**ACTION ITEM**
Find the string "element" in the records. Copy every line it appears in.

**PROVIDED RECORDS**
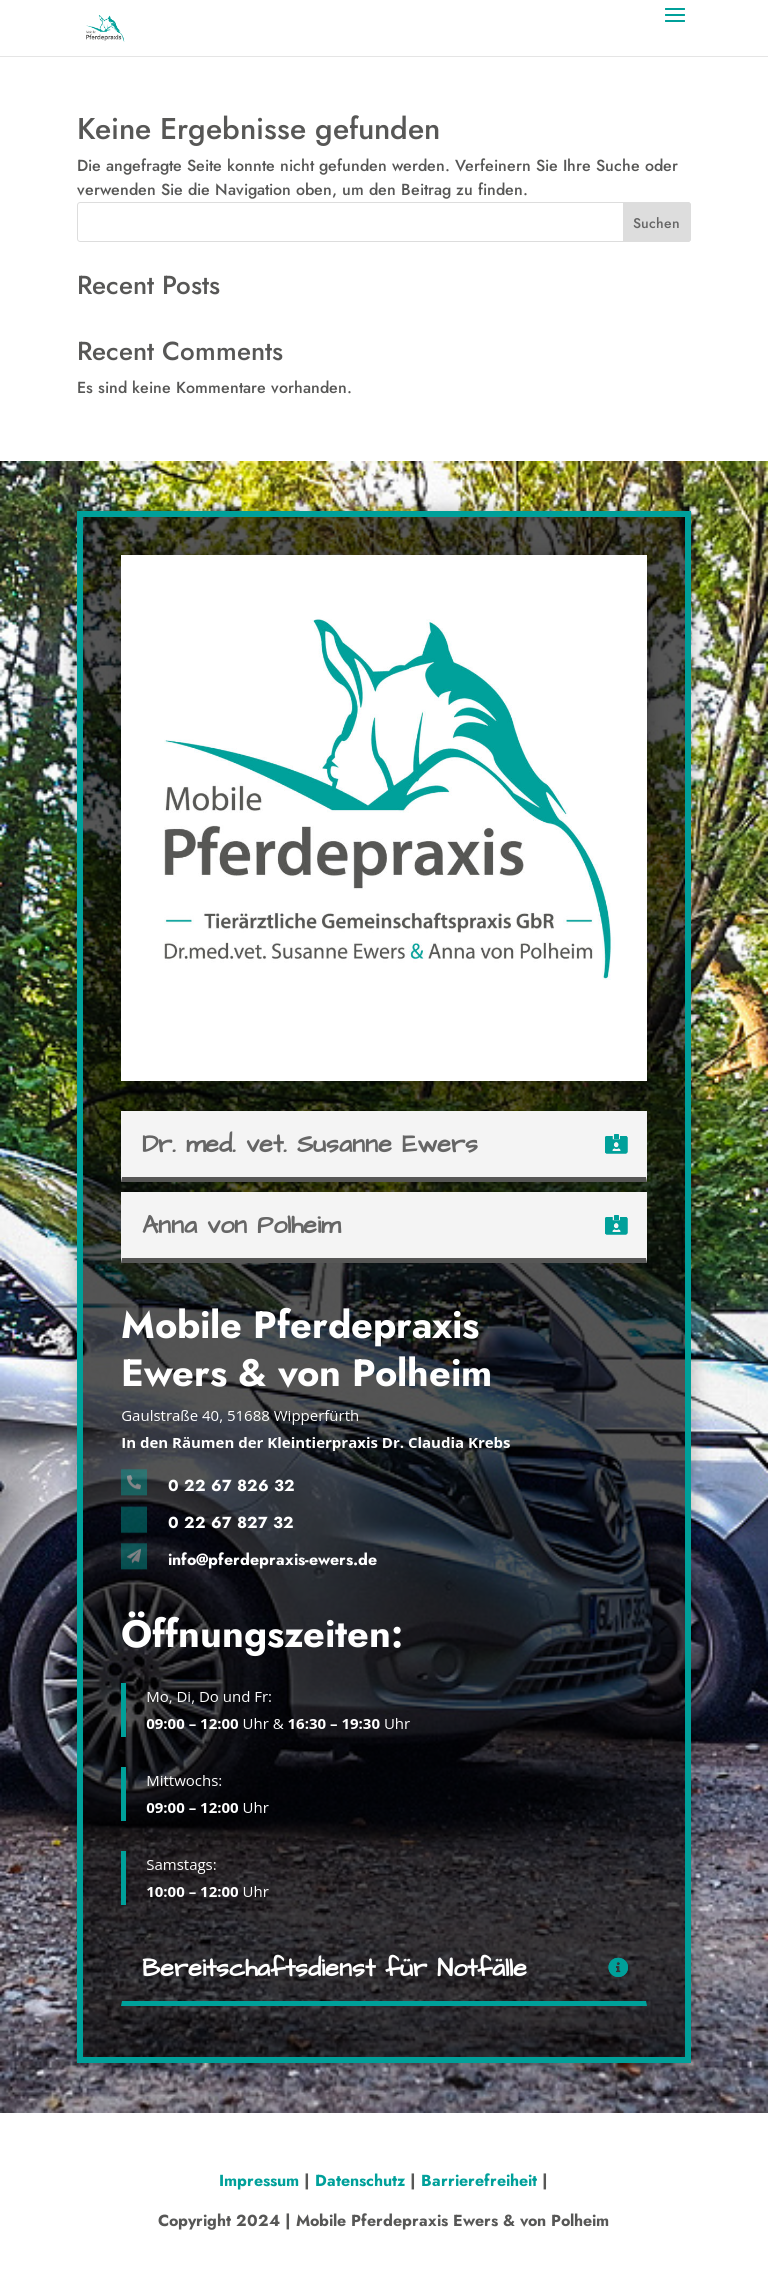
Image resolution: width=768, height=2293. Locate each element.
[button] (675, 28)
...
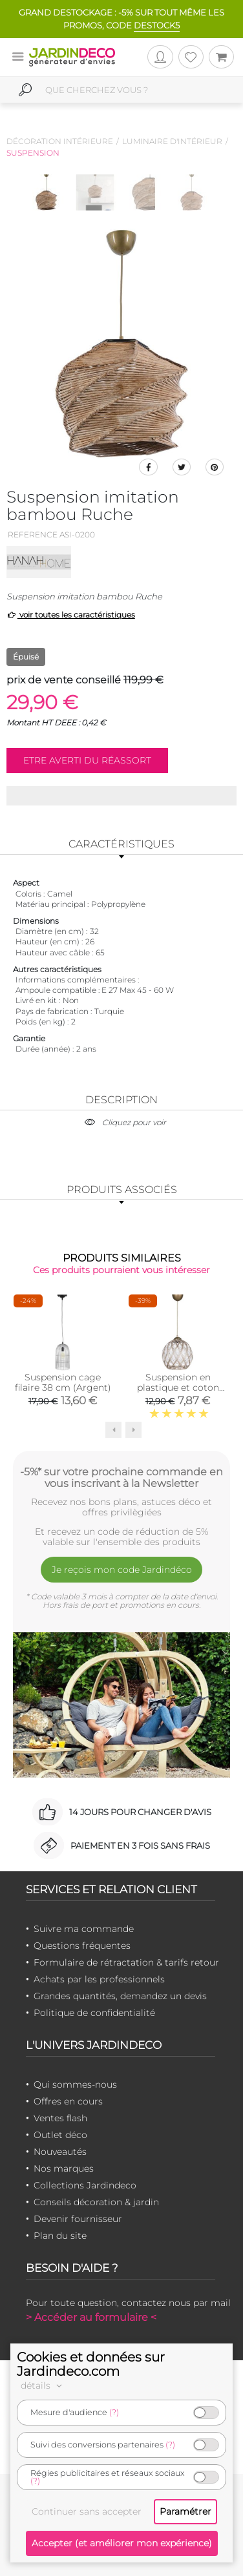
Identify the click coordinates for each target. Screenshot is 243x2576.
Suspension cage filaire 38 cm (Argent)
--
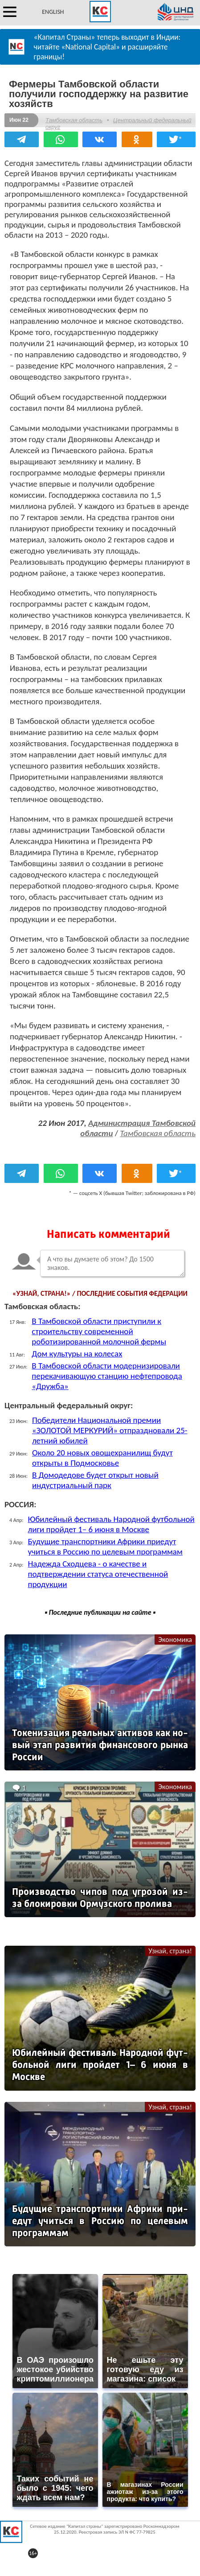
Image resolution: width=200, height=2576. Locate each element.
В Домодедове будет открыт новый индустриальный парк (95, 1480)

**COMPLETED TASK**
Image resolution: width=768, height=2293. Locate each element.
Image resolution: width=200, height=2576. Locate each element.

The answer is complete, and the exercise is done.